All das hat der Mediziner erreicht, obwohl er eigentlich mal etwas ganz anderes machen wollte. „Früher wollte ich immer Physik studieren“, sagt er. Sogar einen Landessieg bei Jugend forscht habe er geholt. Doch dann kam alles anders. In den letzten Jahren seiner Schulzeit pflegte er seinen kranken Großvater mit. „Meine Mutter bewunderte, wie ich das mache und überredete mich dazu, Arzt zu werden“, erzählt Siebert. Und das war genau richtig. Heute sei er seiner Mutter dankbar.
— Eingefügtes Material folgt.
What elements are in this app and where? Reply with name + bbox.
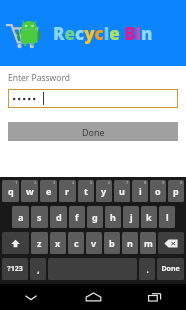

Wie viele Menschen er wohl in seiner Tätigkeit als Arzt behandelt hat? „Das kann ich überhaupt nicht sagen“, sagt der 72-Jährige lachend. Doch zuletzt seien es um die 1000 Menschen pro Quartal gewesen – von denen manche natürlich auch mehr als nur einmal kamen. Und nicht nur das: „Ich habe viele interessante Menschen kennengelernt und tolle Gespräche gehabt“, sagt er. Deswegen gebe es auch nicht ein bestimmtes Ereignis, dass ihn besonders geprägt habe. „Es sind so viele Sachen, die mir Freude bereitet haben“, so Siebert.
Nur die ein oder andere Entwicklung im Laufe der Jahre beschäftigt den Arzt: „Wir erleben eine immer unpersönlicher werdende Medizin“, macht er deutlich. „Die Empathie zwischen Arzt und Patient ist weniger erwünscht und auch die Zeit dafür gibt es nicht mehr“, sagt Siebert mit Blick auf die immer mehr werdenden Verwaltungsangelegenheiten. „Das nimmt viel zu viel Zeit in Anspruch“, findet Siebert und ist froh, das jetzt nicht mehr machen zu müssen.
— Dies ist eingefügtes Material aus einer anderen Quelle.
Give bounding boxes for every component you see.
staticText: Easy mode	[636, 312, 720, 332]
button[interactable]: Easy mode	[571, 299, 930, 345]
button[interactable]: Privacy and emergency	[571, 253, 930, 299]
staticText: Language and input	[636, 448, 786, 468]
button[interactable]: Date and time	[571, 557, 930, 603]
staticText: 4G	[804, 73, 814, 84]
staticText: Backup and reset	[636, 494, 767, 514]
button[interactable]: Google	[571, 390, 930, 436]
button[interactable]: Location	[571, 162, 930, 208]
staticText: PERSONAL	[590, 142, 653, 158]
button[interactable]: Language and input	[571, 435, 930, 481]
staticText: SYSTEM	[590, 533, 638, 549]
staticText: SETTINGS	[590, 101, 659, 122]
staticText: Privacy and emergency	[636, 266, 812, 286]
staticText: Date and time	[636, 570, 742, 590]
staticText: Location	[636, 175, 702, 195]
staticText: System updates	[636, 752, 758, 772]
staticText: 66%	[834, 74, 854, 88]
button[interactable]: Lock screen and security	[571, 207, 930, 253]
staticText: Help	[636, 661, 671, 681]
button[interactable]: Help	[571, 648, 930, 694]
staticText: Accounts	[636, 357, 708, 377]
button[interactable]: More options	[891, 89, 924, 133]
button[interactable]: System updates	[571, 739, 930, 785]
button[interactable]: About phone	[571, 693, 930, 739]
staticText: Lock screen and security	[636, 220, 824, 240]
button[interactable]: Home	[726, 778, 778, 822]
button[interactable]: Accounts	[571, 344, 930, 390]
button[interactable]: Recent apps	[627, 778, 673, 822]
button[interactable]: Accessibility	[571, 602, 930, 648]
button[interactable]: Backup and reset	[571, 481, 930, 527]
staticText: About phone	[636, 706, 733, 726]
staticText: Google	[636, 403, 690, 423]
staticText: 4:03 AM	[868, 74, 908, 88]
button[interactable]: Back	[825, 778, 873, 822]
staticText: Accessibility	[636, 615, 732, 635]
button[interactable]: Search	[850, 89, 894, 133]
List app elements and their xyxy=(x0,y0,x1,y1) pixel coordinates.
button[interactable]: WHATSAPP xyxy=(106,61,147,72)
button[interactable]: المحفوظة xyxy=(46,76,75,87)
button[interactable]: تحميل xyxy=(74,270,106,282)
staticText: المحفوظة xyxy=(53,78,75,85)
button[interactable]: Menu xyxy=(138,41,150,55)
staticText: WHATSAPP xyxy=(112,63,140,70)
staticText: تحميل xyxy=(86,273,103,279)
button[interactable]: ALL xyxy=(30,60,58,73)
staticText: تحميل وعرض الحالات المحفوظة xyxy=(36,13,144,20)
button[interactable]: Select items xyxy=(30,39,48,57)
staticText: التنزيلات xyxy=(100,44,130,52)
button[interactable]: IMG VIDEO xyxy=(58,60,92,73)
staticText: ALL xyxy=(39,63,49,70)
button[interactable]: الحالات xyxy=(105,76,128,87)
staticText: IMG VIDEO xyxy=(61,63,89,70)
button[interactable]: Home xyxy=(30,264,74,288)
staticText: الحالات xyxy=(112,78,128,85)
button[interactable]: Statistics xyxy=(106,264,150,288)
Das Versorgungszentrum sucht derweil nach einem Nachfolger. Erste Bewerber gibt es nach Angaben von Siebert bereits. Für ihn geht es dagegen nach Bremen. Ohnehin hatte er in Barsinghausen immer nur eine Zweitwohnung angemietet. „Mein Elternhaus in Bremen habe ich vor 20 Jahren übernommen und da sind meine Wurzeln“, sagt er mit Begeisterung für das 100 Jahre alte Haus. Seine Wohnung in Barsinghausen räume er bereits aus. Obwohl der Verkauf der Praxis zu Beginn ein „tiefes Bedauern“ in ihm ausgelöst habe, sei er jetzt voller Freude auf die Zeit danach. „Ich habe keine Wehmut, jetzt kommt einfach eine neue Zeit.“
Schließlich ist all das für Siebert auch kein Grund, nicht mehr in die Stadt am Deister zu kommen. „Ich habe ganz viele Freunde hier“, sagt Siebert. Kinder habe er nicht, „dafür aber umso mehr Patenkinder“, sagt Siebert lachend. Wie viele es genau sind, könne er nicht genau sagen.
Und so ganz ohne Arbeit kann Siebert sich seine Zukunft nicht vorstellen. „Ich habe Lust, gelegentlich Praxisvertretungen zu übernehmen“, sagt er. Und auch sonst habe er genug zu tun. „Am Haus gibt es immer was zu erledigen und ansonsten freue ich mich, Zeit für mich zu haben.“ Denn das sei in den Jahren immer zu kurz gekommen. „Ich habe auf viel Privatleben verzichtet, jetzt möchte ich reisen und viel lesen“, sagt er.
Und für seine ehemalige Praxis wünscht er sich eigentlich nur eins. „Die Patienten sollen sich gut behandelt fühlen und ein Gefühl davon haben, vor Ort eine sichere ärztliche Versorgung zu haben“, so Siebert. Und da habe er mit seinen Nachfolgern ein gutes Gefühl.